>>>>
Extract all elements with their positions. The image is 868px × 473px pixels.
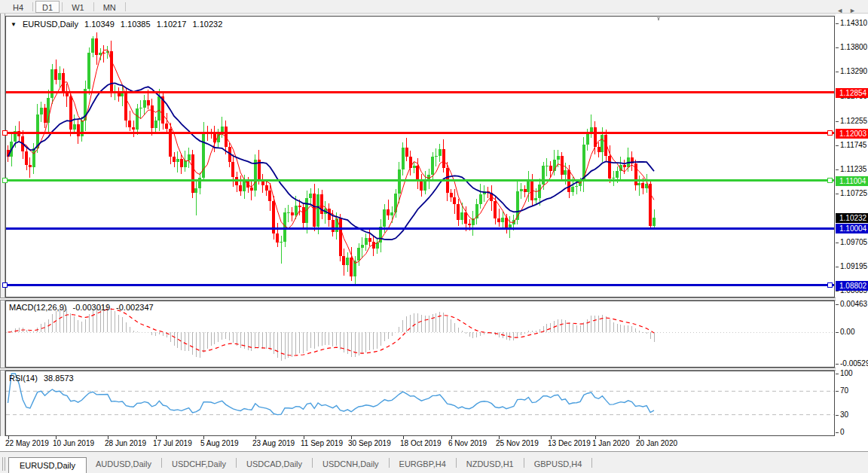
hline-handle[interactable] [2, 282, 8, 288]
bear-candle[interactable] [598, 147, 601, 153]
bull-candle[interactable] [402, 148, 405, 169]
bear-candle[interactable] [453, 197, 456, 204]
bear-candle[interactable] [231, 162, 234, 177]
chart-tab-gbpusd[interactable]: GBPUSD,H4 [525, 456, 591, 473]
bull-candle[interactable] [601, 135, 604, 152]
bear-candle[interactable] [302, 207, 305, 223]
chart-tab-nzdusd[interactable]: NZDUSD,H1 [457, 456, 523, 473]
bull-candle[interactable] [280, 242, 283, 243]
bear-candle[interactable] [368, 238, 371, 241]
bear-candle[interactable] [173, 157, 176, 163]
bull-candle[interactable] [564, 170, 567, 175]
bull-candle[interactable] [516, 191, 519, 220]
bear-candle[interactable] [77, 124, 80, 136]
bull-candle[interactable] [612, 178, 615, 179]
bear-candle[interactable] [298, 206, 301, 208]
bear-candle[interactable] [350, 258, 353, 276]
bear-candle[interactable] [25, 151, 28, 165]
timeframe-button-d1[interactable]: D1 [35, 1, 60, 13]
bull-candle[interactable] [653, 218, 656, 226]
bull-candle[interactable] [361, 245, 364, 248]
price-axis[interactable]: 1.143101.138001.132901.127801.122551.117… [836, 14, 868, 451]
bear-candle[interactable] [464, 212, 467, 224]
bull-candle[interactable] [479, 194, 482, 204]
bear-candle[interactable] [332, 220, 335, 232]
rsi-canvas[interactable] [6, 371, 834, 435]
hline-handle[interactable] [827, 178, 833, 183]
bull-candle[interactable] [87, 53, 90, 88]
bull-candle[interactable] [154, 121, 157, 127]
bear-candle[interactable] [342, 256, 345, 265]
bull-candle[interactable] [157, 96, 160, 121]
hline-handle[interactable] [827, 282, 833, 288]
bear-candle[interactable] [239, 185, 242, 191]
main-chart-panel[interactable] [5, 16, 835, 298]
bull-candle[interactable] [309, 194, 312, 198]
bear-candle[interactable] [128, 121, 131, 127]
main-chart-canvas[interactable] [6, 17, 834, 297]
bull-candle[interactable] [287, 212, 290, 213]
bull-candle[interactable] [557, 156, 560, 160]
bear-candle[interactable] [147, 100, 150, 105]
bull-candle[interactable] [198, 178, 201, 188]
bull-candle[interactable] [36, 114, 39, 148]
bull-candle[interactable] [571, 187, 574, 191]
bear-candle[interactable] [530, 179, 533, 200]
bear-candle[interactable] [265, 185, 268, 191]
bear-candle[interactable] [69, 96, 72, 130]
bear-candle[interactable] [268, 191, 271, 200]
rsi-panel[interactable] [5, 371, 835, 436]
bear-candle[interactable] [44, 108, 47, 123]
bull-candle[interactable] [243, 182, 246, 191]
bull-candle[interactable] [637, 183, 640, 185]
bull-candle[interactable] [501, 218, 504, 222]
bear-candle[interactable] [191, 154, 194, 193]
bear-candle[interactable] [313, 194, 316, 227]
chart-tab-audusd[interactable]: AUDUSD,Daily [87, 456, 160, 473]
bear-candle[interactable] [405, 148, 408, 157]
bull-candle[interactable] [390, 212, 393, 215]
bull-candle[interactable] [316, 194, 319, 227]
bull-candle[interactable] [176, 159, 179, 162]
bear-candle[interactable] [409, 157, 412, 168]
bear-candle[interactable] [124, 93, 127, 121]
bull-candle[interactable] [357, 248, 360, 261]
timeframe-button-w1[interactable]: W1 [65, 1, 91, 13]
bear-candle[interactable] [641, 183, 644, 188]
chart-tab-usdchf[interactable]: USDCHF,Daily [163, 456, 235, 473]
bear-candle[interactable] [132, 127, 135, 130]
bull-candle[interactable] [99, 53, 102, 55]
bull-candle[interactable] [413, 166, 416, 168]
date-axis[interactable]: 22 May 201910 Jun 201928 Jun 201917 Jul … [0, 436, 868, 451]
bear-candle[interactable] [416, 166, 419, 179]
bull-candle[interactable] [520, 189, 523, 191]
bear-candle[interactable] [29, 165, 32, 167]
bull-candle[interactable] [575, 186, 578, 187]
bull-candle[interactable] [194, 188, 197, 193]
tabbar-grip[interactable] [2, 457, 5, 471]
bear-candle[interactable] [450, 193, 453, 197]
hline-handle[interactable] [2, 178, 8, 183]
bull-candle[interactable] [394, 194, 397, 212]
hline-handle[interactable] [827, 130, 833, 136]
chart-dropdown-icon[interactable]: ▼ [11, 21, 17, 28]
bear-candle[interactable] [497, 218, 500, 222]
bull-candle[interactable] [346, 258, 349, 266]
bull-candle[interactable] [542, 166, 545, 185]
bull-candle[interactable] [439, 149, 442, 156]
bear-candle[interactable] [165, 124, 168, 130]
bull-candle[interactable] [254, 160, 257, 190]
bull-candle[interactable] [383, 209, 386, 227]
bull-candle[interactable] [586, 134, 589, 145]
bear-candle[interactable] [505, 218, 508, 228]
bear-candle[interactable] [549, 166, 552, 171]
bull-candle[interactable] [91, 38, 94, 53]
bear-candle[interactable] [387, 209, 390, 215]
bear-candle[interactable] [276, 233, 279, 243]
bull-candle[interactable] [365, 238, 368, 244]
bear-candle[interactable] [95, 38, 98, 54]
bull-candle[interactable] [546, 166, 549, 166]
bear-candle[interactable] [291, 212, 294, 215]
bear-candle[interactable] [180, 159, 183, 167]
bull-candle[interactable] [136, 108, 139, 130]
<<<<
THE PROBLEM:
All entries above are to be set down word for word, and the pictures are to be left out.

RESULT:
Extract all elements with their positions. The image is 868px × 473px pixels.
hline-handle[interactable] [2, 282, 8, 288]
bear-candle[interactable] [598, 147, 601, 153]
bull-candle[interactable] [402, 148, 405, 169]
bear-candle[interactable] [453, 197, 456, 204]
bear-candle[interactable] [231, 162, 234, 177]
chart-tab-gbpusd[interactable]: GBPUSD,H4 [525, 456, 591, 473]
bull-candle[interactable] [601, 135, 604, 152]
bear-candle[interactable] [302, 207, 305, 223]
chart-tab-nzdusd[interactable]: NZDUSD,H1 [457, 456, 523, 473]
bull-candle[interactable] [280, 242, 283, 243]
bear-candle[interactable] [368, 238, 371, 241]
bear-candle[interactable] [173, 157, 176, 163]
bull-candle[interactable] [564, 170, 567, 175]
bull-candle[interactable] [516, 191, 519, 220]
bear-candle[interactable] [77, 124, 80, 136]
bull-candle[interactable] [612, 178, 615, 179]
bear-candle[interactable] [298, 206, 301, 208]
bear-candle[interactable] [350, 258, 353, 276]
bear-candle[interactable] [25, 151, 28, 165]
timeframe-button-d1[interactable]: D1 [35, 1, 60, 13]
bull-candle[interactable] [653, 218, 656, 226]
bull-candle[interactable] [361, 245, 364, 248]
price-axis[interactable]: 1.143101.138001.132901.127801.122551.117… [836, 14, 868, 451]
bear-candle[interactable] [464, 212, 467, 224]
bull-candle[interactable] [479, 194, 482, 204]
bear-candle[interactable] [332, 220, 335, 232]
rsi-canvas[interactable] [6, 371, 834, 435]
hline-handle[interactable] [827, 178, 833, 183]
bull-candle[interactable] [87, 53, 90, 88]
bull-candle[interactable] [154, 121, 157, 127]
bear-candle[interactable] [342, 256, 345, 265]
bull-candle[interactable] [157, 96, 160, 121]
hline-handle[interactable] [827, 282, 833, 288]
bear-candle[interactable] [239, 185, 242, 191]
main-chart-panel[interactable] [5, 16, 835, 298]
bull-candle[interactable] [309, 194, 312, 198]
bear-candle[interactable] [128, 121, 131, 127]
main-chart-canvas[interactable] [6, 17, 834, 297]
bull-candle[interactable] [287, 212, 290, 213]
bull-candle[interactable] [557, 156, 560, 160]
bear-candle[interactable] [147, 100, 150, 105]
bull-candle[interactable] [198, 178, 201, 188]
bull-candle[interactable] [36, 114, 39, 148]
bull-candle[interactable] [571, 187, 574, 191]
bear-candle[interactable] [530, 179, 533, 200]
bear-candle[interactable] [265, 185, 268, 191]
bear-candle[interactable] [69, 96, 72, 130]
bear-candle[interactable] [268, 191, 271, 200]
rsi-panel[interactable] [5, 371, 835, 436]
bear-candle[interactable] [44, 108, 47, 123]
bull-candle[interactable] [243, 182, 246, 191]
bull-candle[interactable] [637, 183, 640, 185]
bull-candle[interactable] [501, 218, 504, 222]
bear-candle[interactable] [191, 154, 194, 193]
bear-candle[interactable] [313, 194, 316, 227]
chart-tab-audusd[interactable]: AUDUSD,Daily [87, 456, 160, 473]
bear-candle[interactable] [405, 148, 408, 157]
bull-candle[interactable] [390, 212, 393, 215]
bull-candle[interactable] [316, 194, 319, 227]
bull-candle[interactable] [176, 159, 179, 162]
bear-candle[interactable] [409, 157, 412, 168]
bear-candle[interactable] [124, 93, 127, 121]
bull-candle[interactable] [357, 248, 360, 261]
timeframe-button-w1[interactable]: W1 [65, 1, 91, 13]
bear-candle[interactable] [641, 183, 644, 188]
chart-tab-usdchf[interactable]: USDCHF,Daily [163, 456, 235, 473]
bear-candle[interactable] [132, 127, 135, 130]
bull-candle[interactable] [99, 53, 102, 55]
bull-candle[interactable] [413, 166, 416, 168]
date-axis[interactable]: 22 May 201910 Jun 201928 Jun 201917 Jul … [0, 436, 868, 451]
bear-candle[interactable] [416, 166, 419, 179]
bull-candle[interactable] [520, 189, 523, 191]
bear-candle[interactable] [29, 165, 32, 167]
bull-candle[interactable] [575, 186, 578, 187]
bull-candle[interactable] [194, 188, 197, 193]
tabbar-grip[interactable] [2, 457, 5, 471]
bear-candle[interactable] [450, 193, 453, 197]
hline-handle[interactable] [2, 178, 8, 183]
bull-candle[interactable] [394, 194, 397, 212]
hline-handle[interactable] [827, 130, 833, 136]
chart-dropdown-icon[interactable]: ▼ [11, 21, 17, 28]
bear-candle[interactable] [497, 218, 500, 222]
bull-candle[interactable] [346, 258, 349, 266]
bull-candle[interactable] [542, 166, 545, 185]
bull-candle[interactable] [439, 149, 442, 156]
bear-candle[interactable] [165, 124, 168, 130]
bull-candle[interactable] [254, 160, 257, 190]
bull-candle[interactable] [383, 209, 386, 227]
bull-candle[interactable] [586, 134, 589, 145]
bear-candle[interactable] [505, 218, 508, 228]
bear-candle[interactable] [549, 166, 552, 171]
bull-candle[interactable] [91, 38, 94, 53]
bear-candle[interactable] [387, 209, 390, 215]
bear-candle[interactable] [276, 233, 279, 243]
bull-candle[interactable] [365, 238, 368, 244]
bear-candle[interactable] [95, 38, 98, 54]
bull-candle[interactable] [546, 166, 549, 166]
bear-candle[interactable] [291, 212, 294, 215]
bear-candle[interactable] [180, 159, 183, 167]
bull-candle[interactable] [136, 108, 139, 130]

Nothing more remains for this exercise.